=== What you have to do ===
The lines from the first line of the entries through the line containing "ные документы" are to be repeated exactly, with both of those lines included.

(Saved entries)
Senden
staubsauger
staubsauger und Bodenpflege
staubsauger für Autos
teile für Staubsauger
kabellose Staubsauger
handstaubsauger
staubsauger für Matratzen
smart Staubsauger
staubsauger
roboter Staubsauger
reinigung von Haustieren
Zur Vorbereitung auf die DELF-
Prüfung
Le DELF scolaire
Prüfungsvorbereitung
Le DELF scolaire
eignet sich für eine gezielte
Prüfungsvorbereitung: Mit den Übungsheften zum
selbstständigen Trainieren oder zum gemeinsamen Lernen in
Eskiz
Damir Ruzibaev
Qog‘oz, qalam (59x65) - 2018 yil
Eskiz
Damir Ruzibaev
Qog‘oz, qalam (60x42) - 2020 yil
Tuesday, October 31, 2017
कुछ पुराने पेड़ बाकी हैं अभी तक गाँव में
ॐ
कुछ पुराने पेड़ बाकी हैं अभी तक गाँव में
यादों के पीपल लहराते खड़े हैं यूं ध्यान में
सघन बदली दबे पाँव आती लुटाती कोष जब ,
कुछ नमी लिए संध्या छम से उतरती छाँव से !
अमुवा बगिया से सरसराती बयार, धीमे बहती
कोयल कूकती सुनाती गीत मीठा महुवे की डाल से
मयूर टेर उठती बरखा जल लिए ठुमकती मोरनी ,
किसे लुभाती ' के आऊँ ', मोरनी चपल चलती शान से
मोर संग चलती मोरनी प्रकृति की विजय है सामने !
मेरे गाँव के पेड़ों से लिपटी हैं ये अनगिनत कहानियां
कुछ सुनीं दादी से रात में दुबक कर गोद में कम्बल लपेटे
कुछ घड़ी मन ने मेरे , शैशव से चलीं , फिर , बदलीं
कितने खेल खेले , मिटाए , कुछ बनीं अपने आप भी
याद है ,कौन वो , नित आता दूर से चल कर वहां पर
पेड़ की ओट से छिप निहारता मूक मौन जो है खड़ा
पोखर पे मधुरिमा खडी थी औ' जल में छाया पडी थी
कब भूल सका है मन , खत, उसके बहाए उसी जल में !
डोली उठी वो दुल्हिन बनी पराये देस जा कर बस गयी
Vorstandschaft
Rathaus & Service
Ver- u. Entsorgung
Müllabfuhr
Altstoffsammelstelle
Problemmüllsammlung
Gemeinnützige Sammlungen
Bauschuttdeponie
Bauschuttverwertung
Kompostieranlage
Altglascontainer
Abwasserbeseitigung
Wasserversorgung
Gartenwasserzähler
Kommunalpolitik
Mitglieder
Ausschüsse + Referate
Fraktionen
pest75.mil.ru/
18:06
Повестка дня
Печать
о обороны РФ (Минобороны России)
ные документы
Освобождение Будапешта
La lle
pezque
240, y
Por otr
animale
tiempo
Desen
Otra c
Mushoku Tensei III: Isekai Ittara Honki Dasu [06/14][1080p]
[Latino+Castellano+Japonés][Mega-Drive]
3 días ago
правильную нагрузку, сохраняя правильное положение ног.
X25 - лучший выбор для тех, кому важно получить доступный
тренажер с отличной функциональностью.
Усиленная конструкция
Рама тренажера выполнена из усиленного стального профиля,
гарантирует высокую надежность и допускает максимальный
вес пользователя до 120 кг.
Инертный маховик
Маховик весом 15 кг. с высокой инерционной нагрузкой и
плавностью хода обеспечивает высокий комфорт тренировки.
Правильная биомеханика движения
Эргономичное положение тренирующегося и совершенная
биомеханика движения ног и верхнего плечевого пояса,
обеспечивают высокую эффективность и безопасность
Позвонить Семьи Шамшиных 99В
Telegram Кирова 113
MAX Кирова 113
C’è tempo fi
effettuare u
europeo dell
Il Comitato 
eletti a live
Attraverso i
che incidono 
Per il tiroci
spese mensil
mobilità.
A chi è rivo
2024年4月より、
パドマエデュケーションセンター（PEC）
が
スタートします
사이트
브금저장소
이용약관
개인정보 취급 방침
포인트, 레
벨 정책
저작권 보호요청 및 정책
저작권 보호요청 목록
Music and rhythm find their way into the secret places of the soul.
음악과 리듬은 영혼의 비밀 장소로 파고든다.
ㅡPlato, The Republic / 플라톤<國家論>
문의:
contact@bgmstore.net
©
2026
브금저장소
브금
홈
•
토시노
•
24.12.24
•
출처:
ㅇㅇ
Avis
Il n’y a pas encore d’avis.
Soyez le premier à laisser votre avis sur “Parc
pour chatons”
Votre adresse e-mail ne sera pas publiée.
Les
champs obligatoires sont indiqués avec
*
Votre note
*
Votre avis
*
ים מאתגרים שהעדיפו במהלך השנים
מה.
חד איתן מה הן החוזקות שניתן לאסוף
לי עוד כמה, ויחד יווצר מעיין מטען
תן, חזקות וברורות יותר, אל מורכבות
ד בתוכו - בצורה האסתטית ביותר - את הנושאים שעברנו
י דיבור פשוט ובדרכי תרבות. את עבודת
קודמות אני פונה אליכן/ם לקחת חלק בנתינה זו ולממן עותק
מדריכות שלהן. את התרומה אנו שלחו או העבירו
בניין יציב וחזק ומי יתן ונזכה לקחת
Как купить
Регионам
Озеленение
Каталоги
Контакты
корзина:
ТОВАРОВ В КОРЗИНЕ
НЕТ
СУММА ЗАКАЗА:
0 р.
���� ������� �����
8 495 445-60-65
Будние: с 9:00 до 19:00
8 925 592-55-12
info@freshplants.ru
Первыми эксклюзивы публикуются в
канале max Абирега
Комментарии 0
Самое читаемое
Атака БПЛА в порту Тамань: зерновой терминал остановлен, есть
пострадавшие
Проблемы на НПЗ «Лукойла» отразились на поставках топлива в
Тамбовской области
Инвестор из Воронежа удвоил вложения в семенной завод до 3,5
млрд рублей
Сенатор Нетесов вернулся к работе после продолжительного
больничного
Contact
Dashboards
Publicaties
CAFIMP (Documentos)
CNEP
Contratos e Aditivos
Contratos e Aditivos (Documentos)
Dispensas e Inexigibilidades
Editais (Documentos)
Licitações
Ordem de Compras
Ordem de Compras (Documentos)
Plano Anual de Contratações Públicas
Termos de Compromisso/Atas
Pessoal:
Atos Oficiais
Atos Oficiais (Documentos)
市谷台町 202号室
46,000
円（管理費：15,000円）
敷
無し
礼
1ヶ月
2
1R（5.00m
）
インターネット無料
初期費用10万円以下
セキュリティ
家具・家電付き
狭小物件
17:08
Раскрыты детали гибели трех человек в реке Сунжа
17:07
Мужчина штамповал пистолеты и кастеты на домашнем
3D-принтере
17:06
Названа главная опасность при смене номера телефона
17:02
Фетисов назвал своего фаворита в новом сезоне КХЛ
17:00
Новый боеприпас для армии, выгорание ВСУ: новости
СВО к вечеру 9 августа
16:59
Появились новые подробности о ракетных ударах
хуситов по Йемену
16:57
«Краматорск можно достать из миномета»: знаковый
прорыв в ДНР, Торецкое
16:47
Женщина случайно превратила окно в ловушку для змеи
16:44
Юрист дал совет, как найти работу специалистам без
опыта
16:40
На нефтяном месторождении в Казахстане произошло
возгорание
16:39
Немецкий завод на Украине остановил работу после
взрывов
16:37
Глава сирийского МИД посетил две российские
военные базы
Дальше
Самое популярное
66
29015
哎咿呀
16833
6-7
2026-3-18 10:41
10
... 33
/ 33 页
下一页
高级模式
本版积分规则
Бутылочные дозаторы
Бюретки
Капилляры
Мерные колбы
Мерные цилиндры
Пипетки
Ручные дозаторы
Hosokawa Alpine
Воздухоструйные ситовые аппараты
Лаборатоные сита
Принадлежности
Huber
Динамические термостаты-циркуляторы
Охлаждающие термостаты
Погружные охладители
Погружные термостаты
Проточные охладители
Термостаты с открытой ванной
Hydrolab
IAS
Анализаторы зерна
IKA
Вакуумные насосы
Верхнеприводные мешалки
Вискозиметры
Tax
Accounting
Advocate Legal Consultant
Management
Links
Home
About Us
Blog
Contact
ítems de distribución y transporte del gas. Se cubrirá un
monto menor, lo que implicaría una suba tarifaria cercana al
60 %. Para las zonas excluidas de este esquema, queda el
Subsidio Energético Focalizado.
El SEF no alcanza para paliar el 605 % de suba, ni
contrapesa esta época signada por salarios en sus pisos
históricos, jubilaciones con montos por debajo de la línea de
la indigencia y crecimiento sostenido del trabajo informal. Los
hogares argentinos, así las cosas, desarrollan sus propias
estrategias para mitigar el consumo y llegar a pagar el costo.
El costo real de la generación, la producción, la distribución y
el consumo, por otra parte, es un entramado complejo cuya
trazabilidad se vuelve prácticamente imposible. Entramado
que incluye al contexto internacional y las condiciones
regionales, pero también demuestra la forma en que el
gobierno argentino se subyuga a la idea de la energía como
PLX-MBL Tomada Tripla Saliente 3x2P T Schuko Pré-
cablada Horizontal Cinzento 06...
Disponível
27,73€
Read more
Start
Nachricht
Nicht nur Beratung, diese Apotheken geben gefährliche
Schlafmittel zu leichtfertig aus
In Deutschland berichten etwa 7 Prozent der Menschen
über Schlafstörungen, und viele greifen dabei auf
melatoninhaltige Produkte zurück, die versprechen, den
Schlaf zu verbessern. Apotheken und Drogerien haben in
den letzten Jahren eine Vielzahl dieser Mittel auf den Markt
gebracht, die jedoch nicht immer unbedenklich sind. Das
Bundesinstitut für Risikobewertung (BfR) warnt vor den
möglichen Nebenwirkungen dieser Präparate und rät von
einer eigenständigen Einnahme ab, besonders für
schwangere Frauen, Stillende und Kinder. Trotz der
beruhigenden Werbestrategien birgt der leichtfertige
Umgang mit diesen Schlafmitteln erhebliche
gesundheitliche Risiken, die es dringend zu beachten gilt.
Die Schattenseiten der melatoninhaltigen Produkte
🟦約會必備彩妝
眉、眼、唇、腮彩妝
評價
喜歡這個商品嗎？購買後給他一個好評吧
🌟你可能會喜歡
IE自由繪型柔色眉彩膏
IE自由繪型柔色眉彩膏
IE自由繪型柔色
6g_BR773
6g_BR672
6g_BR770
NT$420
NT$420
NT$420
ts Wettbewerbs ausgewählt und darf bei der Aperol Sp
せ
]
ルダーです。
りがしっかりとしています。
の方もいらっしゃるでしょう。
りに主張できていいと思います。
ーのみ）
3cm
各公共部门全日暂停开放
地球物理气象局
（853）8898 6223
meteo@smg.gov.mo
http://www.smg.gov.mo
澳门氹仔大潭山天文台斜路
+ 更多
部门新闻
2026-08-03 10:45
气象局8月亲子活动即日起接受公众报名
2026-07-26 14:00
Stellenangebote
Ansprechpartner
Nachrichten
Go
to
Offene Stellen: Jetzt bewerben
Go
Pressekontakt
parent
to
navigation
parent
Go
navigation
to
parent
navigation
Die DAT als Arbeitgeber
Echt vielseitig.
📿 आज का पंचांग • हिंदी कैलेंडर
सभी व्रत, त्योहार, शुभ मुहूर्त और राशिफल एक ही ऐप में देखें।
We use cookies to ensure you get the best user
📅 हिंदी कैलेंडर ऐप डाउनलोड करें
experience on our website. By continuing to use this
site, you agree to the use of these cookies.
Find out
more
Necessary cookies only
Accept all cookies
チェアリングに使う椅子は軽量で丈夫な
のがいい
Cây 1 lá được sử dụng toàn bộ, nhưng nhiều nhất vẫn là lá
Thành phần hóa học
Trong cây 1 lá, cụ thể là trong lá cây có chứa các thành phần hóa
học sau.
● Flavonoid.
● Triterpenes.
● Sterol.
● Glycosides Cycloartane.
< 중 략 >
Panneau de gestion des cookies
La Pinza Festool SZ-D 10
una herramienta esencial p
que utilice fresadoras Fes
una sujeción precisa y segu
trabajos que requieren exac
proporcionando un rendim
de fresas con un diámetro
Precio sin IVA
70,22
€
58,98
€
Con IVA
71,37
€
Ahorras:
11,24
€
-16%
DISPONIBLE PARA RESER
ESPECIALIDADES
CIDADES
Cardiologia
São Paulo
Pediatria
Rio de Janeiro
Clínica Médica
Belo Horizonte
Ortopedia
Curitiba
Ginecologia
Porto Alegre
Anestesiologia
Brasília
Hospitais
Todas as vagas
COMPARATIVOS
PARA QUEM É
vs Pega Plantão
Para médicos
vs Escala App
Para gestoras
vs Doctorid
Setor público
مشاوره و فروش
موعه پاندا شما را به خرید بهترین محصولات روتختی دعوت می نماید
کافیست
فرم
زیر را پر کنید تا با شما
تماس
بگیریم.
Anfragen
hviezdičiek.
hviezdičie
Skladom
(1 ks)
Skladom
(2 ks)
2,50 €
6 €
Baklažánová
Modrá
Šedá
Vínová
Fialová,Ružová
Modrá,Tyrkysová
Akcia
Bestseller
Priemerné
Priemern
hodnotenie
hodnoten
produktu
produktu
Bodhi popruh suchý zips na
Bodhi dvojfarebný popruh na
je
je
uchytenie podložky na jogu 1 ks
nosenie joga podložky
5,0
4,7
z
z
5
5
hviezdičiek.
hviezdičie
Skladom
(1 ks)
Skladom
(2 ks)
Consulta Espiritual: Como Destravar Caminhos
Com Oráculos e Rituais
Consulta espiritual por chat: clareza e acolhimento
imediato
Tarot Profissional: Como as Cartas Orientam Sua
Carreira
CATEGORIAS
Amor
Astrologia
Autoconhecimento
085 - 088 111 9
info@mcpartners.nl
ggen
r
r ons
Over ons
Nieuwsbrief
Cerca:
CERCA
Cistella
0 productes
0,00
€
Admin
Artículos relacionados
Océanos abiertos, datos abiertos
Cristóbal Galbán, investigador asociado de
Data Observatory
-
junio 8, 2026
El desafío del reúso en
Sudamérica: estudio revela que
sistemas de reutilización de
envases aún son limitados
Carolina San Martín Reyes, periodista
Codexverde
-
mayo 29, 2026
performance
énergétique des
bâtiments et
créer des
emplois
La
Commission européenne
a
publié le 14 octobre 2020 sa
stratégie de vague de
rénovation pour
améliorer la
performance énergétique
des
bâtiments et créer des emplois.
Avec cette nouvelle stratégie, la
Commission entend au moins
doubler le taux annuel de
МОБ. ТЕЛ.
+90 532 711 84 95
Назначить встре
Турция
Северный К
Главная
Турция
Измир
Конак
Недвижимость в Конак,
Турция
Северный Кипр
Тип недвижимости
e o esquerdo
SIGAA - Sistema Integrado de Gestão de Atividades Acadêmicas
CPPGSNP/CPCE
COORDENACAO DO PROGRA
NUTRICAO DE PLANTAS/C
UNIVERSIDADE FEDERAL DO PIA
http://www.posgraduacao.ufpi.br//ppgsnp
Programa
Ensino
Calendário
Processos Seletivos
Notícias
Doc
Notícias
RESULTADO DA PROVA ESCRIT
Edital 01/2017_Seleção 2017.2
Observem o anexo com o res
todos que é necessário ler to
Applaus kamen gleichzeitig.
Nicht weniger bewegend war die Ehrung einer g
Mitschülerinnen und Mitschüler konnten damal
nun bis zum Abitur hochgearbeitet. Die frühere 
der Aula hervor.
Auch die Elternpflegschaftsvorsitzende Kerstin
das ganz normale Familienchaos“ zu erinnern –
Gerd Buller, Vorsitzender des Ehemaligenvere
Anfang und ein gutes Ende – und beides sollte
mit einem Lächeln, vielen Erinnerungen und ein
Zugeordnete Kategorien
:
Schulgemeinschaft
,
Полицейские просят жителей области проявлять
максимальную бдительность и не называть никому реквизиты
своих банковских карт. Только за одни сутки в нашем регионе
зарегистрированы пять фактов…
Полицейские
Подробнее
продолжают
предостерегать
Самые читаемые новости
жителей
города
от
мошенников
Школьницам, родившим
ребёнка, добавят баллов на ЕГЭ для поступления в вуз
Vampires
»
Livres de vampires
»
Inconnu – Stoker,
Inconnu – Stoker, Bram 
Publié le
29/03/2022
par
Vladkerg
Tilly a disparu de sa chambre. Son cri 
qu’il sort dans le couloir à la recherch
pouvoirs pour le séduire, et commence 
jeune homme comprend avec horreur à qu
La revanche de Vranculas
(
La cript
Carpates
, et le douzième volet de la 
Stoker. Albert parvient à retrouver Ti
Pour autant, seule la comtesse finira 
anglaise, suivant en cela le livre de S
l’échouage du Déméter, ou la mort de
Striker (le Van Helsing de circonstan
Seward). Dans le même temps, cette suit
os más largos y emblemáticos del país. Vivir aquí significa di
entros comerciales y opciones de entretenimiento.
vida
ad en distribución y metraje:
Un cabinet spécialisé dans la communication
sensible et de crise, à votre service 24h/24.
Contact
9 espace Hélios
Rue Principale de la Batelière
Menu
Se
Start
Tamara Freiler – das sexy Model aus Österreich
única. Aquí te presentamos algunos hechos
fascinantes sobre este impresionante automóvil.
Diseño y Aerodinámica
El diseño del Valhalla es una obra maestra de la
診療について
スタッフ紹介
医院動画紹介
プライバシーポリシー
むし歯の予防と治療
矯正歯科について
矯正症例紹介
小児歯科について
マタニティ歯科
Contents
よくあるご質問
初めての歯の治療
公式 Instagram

=== Exercise response ===
Senden
staubsauger
staubsauger und Bodenpflege
staubsauger für Autos
teile für Staubsauger
kabellose Staubsauger
handstaubsauger
staubsauger für Matratzen
smart Staubsauger
staubsauger
roboter Staubsauger
reinigung von Haustieren
Zur Vorbereitung auf die DELF-
Prüfung
Le DELF scolaire
Prüfungsvorbereitung
Le DELF scolaire
eignet sich für eine gezielte
Prüfungsvorbereitung: Mit den Übungsheften zum
selbstständigen Trainieren oder zum gemeinsamen Lernen in
Eskiz
Damir Ruzibaev
Qog‘oz, qalam (59x65) - 2018 yil
Eskiz
Damir Ruzibaev
Qog‘oz, qalam (60x42) - 2020 yil
Tuesday, October 31, 2017
कुछ पुराने पेड़ बाकी हैं अभी तक गाँव में
ॐ
कुछ पुराने पेड़ बाकी हैं अभी तक गाँव में
यादों के पीपल लहराते खड़े हैं यूं ध्यान में
सघन बदली दबे पाँव आती लुटाती कोष जब ,
कुछ नमी लिए संध्या छम से उतरती छाँव से !
अमुवा बगिया से सरसराती बयार, धीमे बहती
कोयल कूकती सुनाती गीत मीठा महुवे की डाल से
मयूर टेर उठती बरखा जल लिए ठुमकती मोरनी ,
किसे लुभाती ' के आऊँ ', मोरनी चपल चलती शान से
मोर संग चलती मोरनी प्रकृति की विजय है सामने !
मेरे गाँव के पेड़ों से लिपटी हैं ये अनगिनत कहानियां
कुछ सुनीं दादी से रात में दुबक कर गोद में कम्बल लपेटे
कुछ घड़ी मन ने मेरे , शैशव से चलीं , फिर , बदलीं
कितने खेल खेले , मिटाए , कुछ बनीं अपने आप भी
याद है ,कौन वो , नित आता दूर से चल कर वहां पर
पेड़ की ओट से छिप निहारता मूक मौन जो है खड़ा
पोखर पे मधुरिमा खडी थी औ' जल में छाया पडी थी
कब भूल सका है मन , खत, उसके बहाए उसी जल में !
डोली उठी वो दुल्हिन बनी पराये देस जा कर बस गयी
Vorstandschaft
Rathaus & Service
Ver- u. Entsorgung
Müllabfuhr
Altstoffsammelstelle
Problemmüllsammlung
Gemeinnützige Sammlungen
Bauschuttdeponie
Bauschuttverwertung
Kompostieranlage
Altglascontainer
Abwasserbeseitigung
Wasserversorgung
Gartenwasserzähler
Kommunalpolitik
Mitglieder
Ausschüsse + Referate
Fraktionen
pest75.mil.ru/
18:06
Повестка дня
Печать
о обороны РФ (Минобороны России)
ные документы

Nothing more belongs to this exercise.